- Task instructions:
Look through the records that follow. Copy every line containing the word "einen".

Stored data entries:
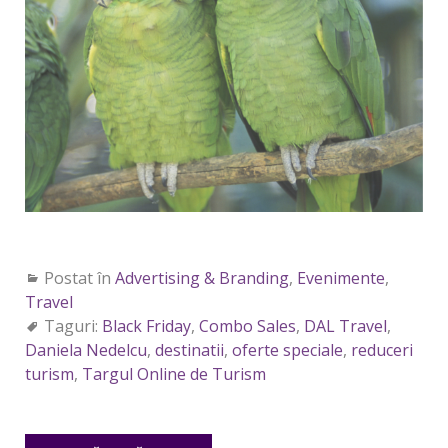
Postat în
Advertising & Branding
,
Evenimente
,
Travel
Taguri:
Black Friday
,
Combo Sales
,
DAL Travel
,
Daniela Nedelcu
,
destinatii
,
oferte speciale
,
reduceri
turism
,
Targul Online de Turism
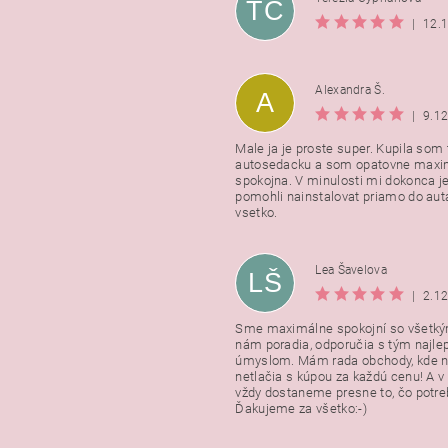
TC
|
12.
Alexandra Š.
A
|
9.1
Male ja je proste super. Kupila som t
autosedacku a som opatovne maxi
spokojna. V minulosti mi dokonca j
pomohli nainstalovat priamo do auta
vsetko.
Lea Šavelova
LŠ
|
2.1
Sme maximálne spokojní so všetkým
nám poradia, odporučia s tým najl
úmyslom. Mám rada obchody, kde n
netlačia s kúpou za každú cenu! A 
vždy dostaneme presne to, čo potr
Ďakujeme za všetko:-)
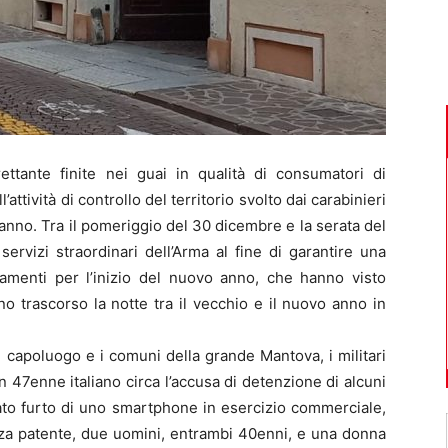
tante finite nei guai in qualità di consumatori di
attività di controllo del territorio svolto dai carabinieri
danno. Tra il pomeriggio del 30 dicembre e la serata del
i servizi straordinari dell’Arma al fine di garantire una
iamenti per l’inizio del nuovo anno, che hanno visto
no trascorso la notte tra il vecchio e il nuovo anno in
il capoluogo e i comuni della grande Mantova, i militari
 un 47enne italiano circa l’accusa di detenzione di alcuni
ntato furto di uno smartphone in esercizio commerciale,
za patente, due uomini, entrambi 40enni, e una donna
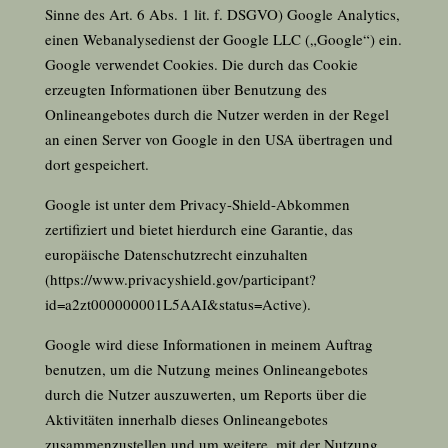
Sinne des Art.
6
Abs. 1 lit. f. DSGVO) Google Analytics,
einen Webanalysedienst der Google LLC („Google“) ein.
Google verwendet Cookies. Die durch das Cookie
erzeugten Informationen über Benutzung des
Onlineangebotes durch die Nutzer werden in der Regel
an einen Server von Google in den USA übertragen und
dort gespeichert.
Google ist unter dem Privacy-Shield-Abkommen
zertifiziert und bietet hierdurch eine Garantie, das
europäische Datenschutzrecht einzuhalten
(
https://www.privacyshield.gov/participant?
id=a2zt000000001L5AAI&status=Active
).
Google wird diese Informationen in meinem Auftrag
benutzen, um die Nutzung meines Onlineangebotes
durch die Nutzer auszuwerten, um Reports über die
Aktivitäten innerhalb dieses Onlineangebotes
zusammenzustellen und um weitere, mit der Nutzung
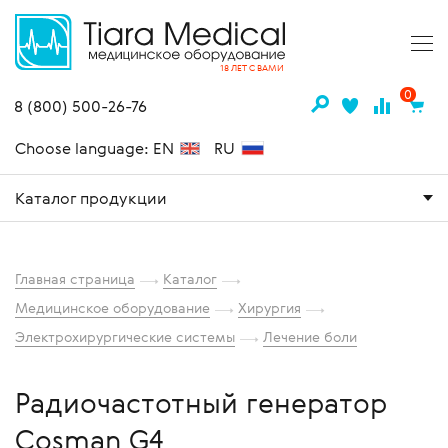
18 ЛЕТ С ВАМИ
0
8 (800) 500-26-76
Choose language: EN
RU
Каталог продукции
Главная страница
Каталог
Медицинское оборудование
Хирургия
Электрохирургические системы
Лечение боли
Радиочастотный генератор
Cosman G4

- Worked solution:
einen Webanalysedienst der Google LLC („Google“) ein.
an einen Server von Google in den USA übertragen und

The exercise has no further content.